Apa Bedanya? Wheat Free Vs Gluten Free Vs Sugar Free Vs Dairy Free Vs Lactose Free

Image: healthimpactnews.com

Sering kali kita lihat iklan maupun tulisan tentang produk yang bebas gula, bebas gluten atau bebas laktosa. Label tersebut tentunya bermanfaat sekali untuk orang yang alergi zat tersebut.

Maka dari itu kita harus paham apa artinya.

1. Bebas Gula (Sugar-Free)

Menurut  BPOM, produk berlabel bebas gula boleh mengandung maksimal 0.5 g per 100 g berat produk. Jadi, bukan berarti tidak mengandung gula sama sekali ya. Bagi orang yang sedang membatasi kalori, label ini sangat bermanfaat.

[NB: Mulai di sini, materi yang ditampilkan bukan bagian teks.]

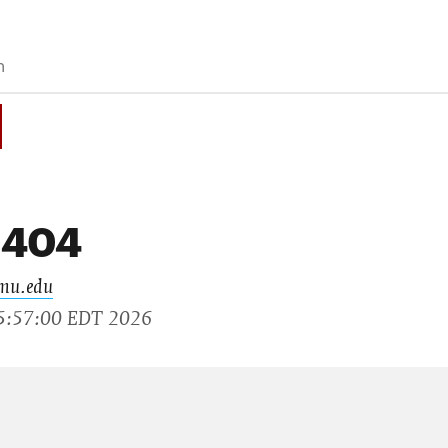
 404
cmu.edu
15:57:00 EDT 2026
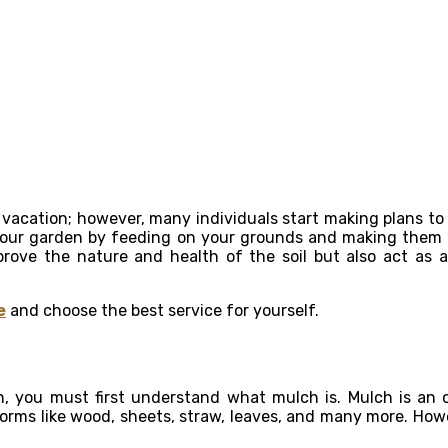
ir vacation; however, many individuals start making plans 
ur garden by feeding on your grounds and making them the
prove the nature and health of the soil but also act a
e
and choose the best service for yourself.
ou must first understand what mulch is. Mulch is an org
forms like wood, sheets, straw, leaves, and many more. Howev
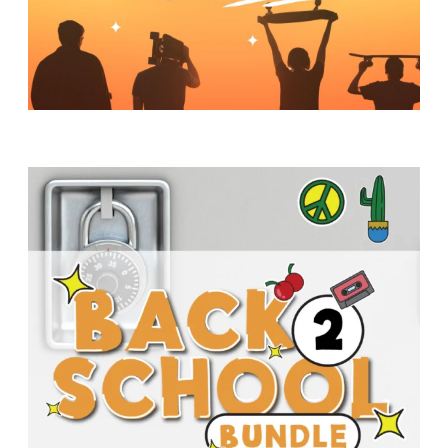
Y
O
U
T
H
M
I
N
I
S
T
R
Y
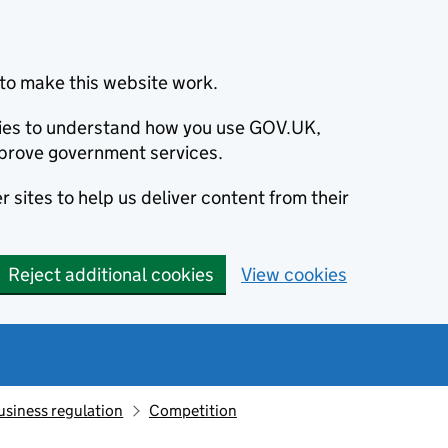
to make this website work.
okies to understand how you use GOV.UK,
prove government services.
 sites to help us deliver content from their
Reject additional cookies
View cookies
usiness regulation
Competition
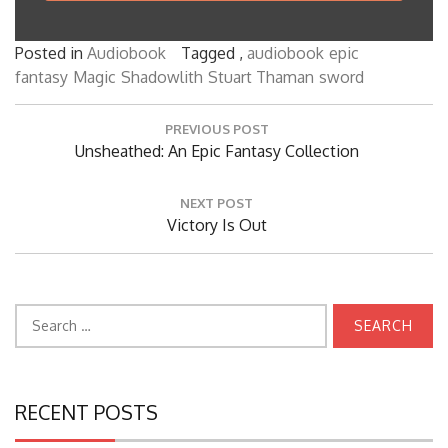
Posted in
Audiobook
Tagged ,
audiobook
epic
fantasy
Magic
Shadowlith
Stuart Thaman
sword
Post
PREVIOUS POST
navigation
Previous
Unsheathed: An Epic Fantasy Collection
Post:
NEXT POST
Next
Victory Is Out
Post:
Search
for:
RECENT POSTS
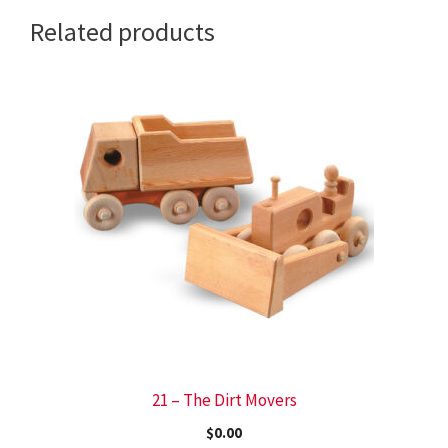
Related products
21 – The Dirt Movers
$
0.00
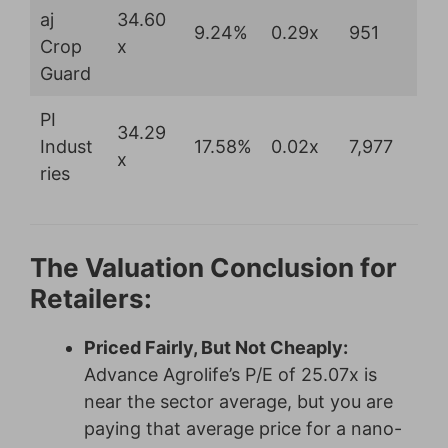
aj
34.60
9.24%
0.29x
951
Crop
x
Guard
PI
34.29
Indust
17.58%
0.02x
7,977
x
ries
The Valuation Conclusion for
Retailers:
Priced Fairly, But Not Cheaply:
Advance Agrolife’s P/E of 25.07x is
near the sector average, but you are
paying that average price for a nano-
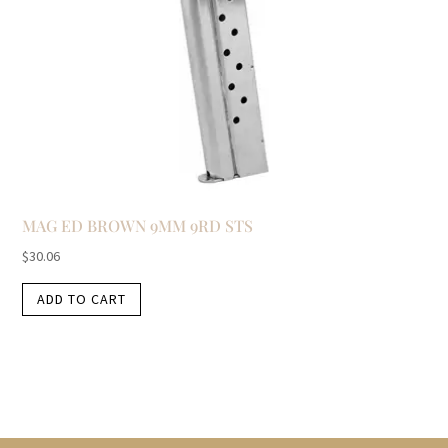
MAG ED BROWN 9MM 9RD STS
$
30.06
ADD TO CART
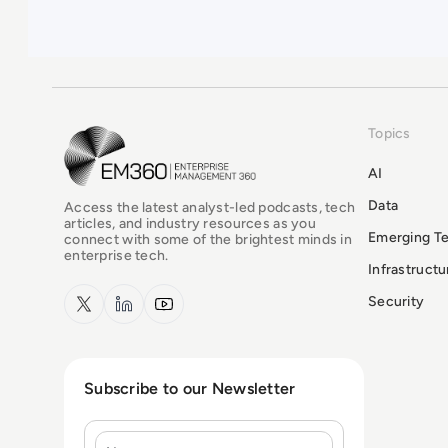
Topics
EM360Tech Homepage
AI
Data
Access the latest analyst-led podcasts, tech
articles, and industry resources as you
Emerging T
connect with some of the brightest minds in
enterprise tech.
Infrastruct
x.com
LinkedIn
YouTube
Security
Subscribe to our Newsletter
Name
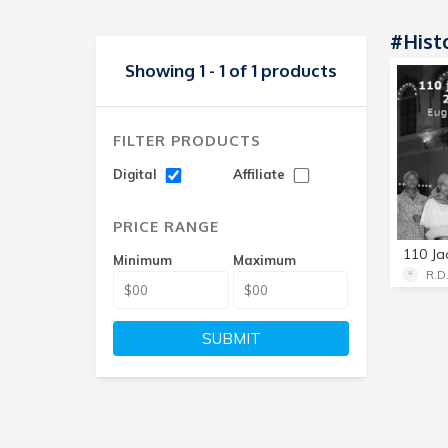
#Hist
Showing 1 - 1 of 1 products
FILTER PRODUCTS
Digital
Affiliate
PRICE RANGE
Minimum
Maximum
R.D
SUBMIT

Produk yang mencantumkan label ini biasanya permen, sirup, minuman bersoda, atau permen karet.

2. Bebas Gluten (Gluten Free)

Berdasarkan aturan BPOM, produk bebas gluten  boleh mengandung gluten maksimal 20 mg/kg. Gluten adalah sejenis protein bersifat perekat yang ada dalam beberapa serealia.

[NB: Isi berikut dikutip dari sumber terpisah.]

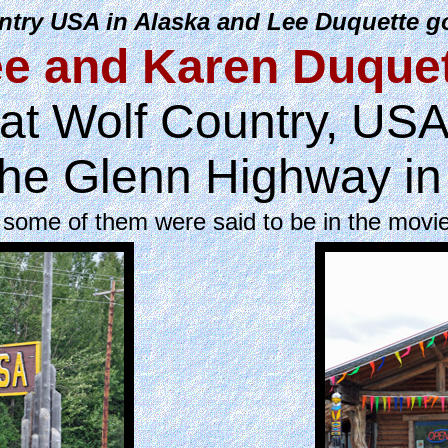
try USA in Alaska and Lee Duquette go
e and Karen Duque
at Wolf Country, US
the Glenn Highway in
 some of them were said to be in the movi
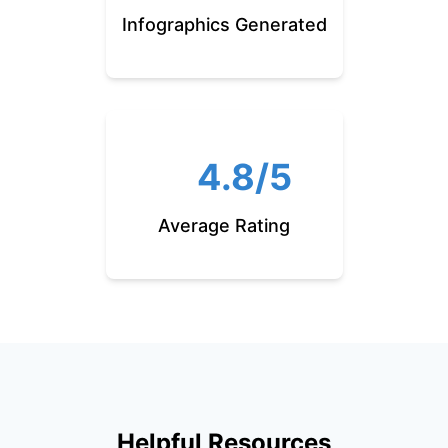
Infographics Generated
4.8/5
Average Rating
Helpful Resources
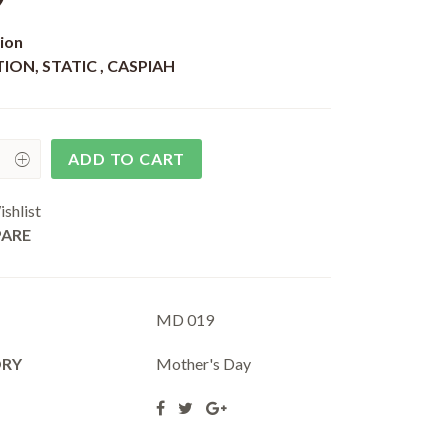
9
ion
ION, STATIC , CASPIAH
ADD TO CART
shlist
ARE
MD 019
ORY
Mother's Day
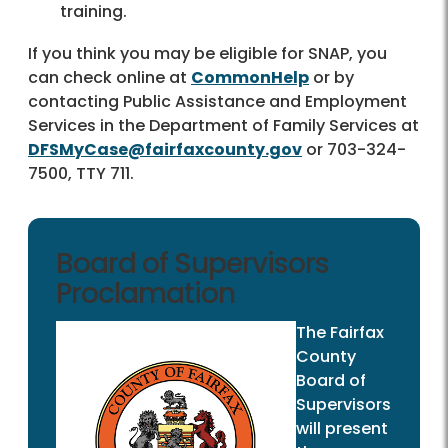
training.
If you think you may be eligible for SNAP, you
can check online at
CommonHelp
or by
contacting Public Assistance and Employment
Services in the Department of Family Services at
DFSMyCase@fairfaxcounty.gov
or 703-324-
7500, TTY 711.
Board of Supervisors
Proclamation
The Fairfax
County
Board of
Supervisors
will present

Tidak hanya gandum, gluten juga ada pada rye, barley dan oat. Jadi, produk bebas gluten otomatis juga bebas gandum. Bagi orang dengan gluten intolerance, alergi gandum, dan autisme, label ini sangat membantu.

Label bebas gluten biasanya ada pada produk mie, sereal, biskuit, tepung, dan pasta.

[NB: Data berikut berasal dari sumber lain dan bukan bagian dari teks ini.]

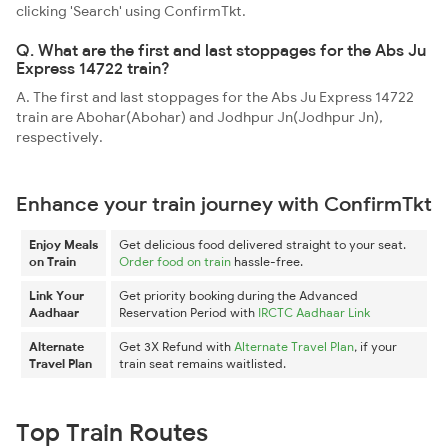
clicking 'Search' using ConfirmTkt.
Q. What are the first and last stoppages for the Abs Ju
Express 14722 train?
A. The first and last stoppages for the Abs Ju Express 14722
train are Abohar(Abohar) and Jodhpur Jn(Jodhpur Jn),
respectively.
Enhance your train journey with ConfirmTkt
Enjoy Meals
Get delicious food delivered straight to your seat.
on Train
Order food on train
hassle-free.
Link Your
Get priority booking during the Advanced
Aadhaar
Reservation Period with
IRCTC Aadhaar Link
Alternate
Get 3X Refund with
Alternate Travel Plan
, if your
Travel Plan
train seat remains waitlisted.
Top Train Routes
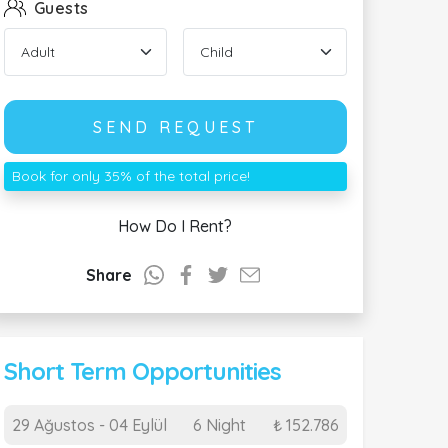
Guests
SEND REQUEST
Book for only 35% of the total price!
How Do I Rent?
Share
Short Term Opportunities
29 Ağustos - 04 Eylül
6 Night
₺ 152.786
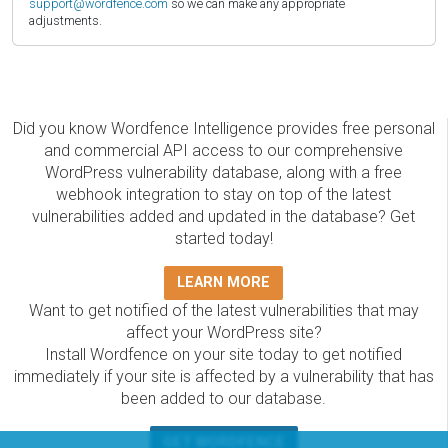
support@wordfence.com
so we can make any appropriate
adjustments.
Did you know Wordfence Intelligence provides free personal
and commercial API access to our comprehensive
WordPress vulnerability database, along with a free
webhook integration to stay on top of the latest
vulnerabilities added and updated in the database? Get
started today!
LEARN MORE
Want to get notified of the latest vulnerabilities that may
affect your WordPress site?
Install Wordfence on your site today to get notified
immediately if your site is affected by a vulnerability that has
been added to our database.
GET WORDFENCE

3. Bebas Gandum (Wheat Free)

Memang jarang melihat produk yang berlabel bebas gandum di Indonesia. Tapi, di Amerika ada aturan untuk memberi label kemasan pada produk yang memicu alergi, termasuk gandum.

Produk yang berlabel bebas gandum aman dikonsumsi oleh penderita alergi gandum. Tapi, belum tentu aman bagi penderita alergi gluten. Sebab, bisa jadi produk tersebut masih mengandung gluten dari barley atau oat.

Label bebas gandum  sering terlihat pada kemasan  biskuit, sereal, atau snack bar.

4. Dairy Free

Dairy free berarti produk yang tidak mengandung susu maupun hasil olahannya seperti keju, yoghurt, atau butter. Susu yang dimaksud adalah segala jenis susu, baik susu sapi maupun susu hewan lainnya. Biasanya para vegan juga menggunakan produk yang berlabel dairy free.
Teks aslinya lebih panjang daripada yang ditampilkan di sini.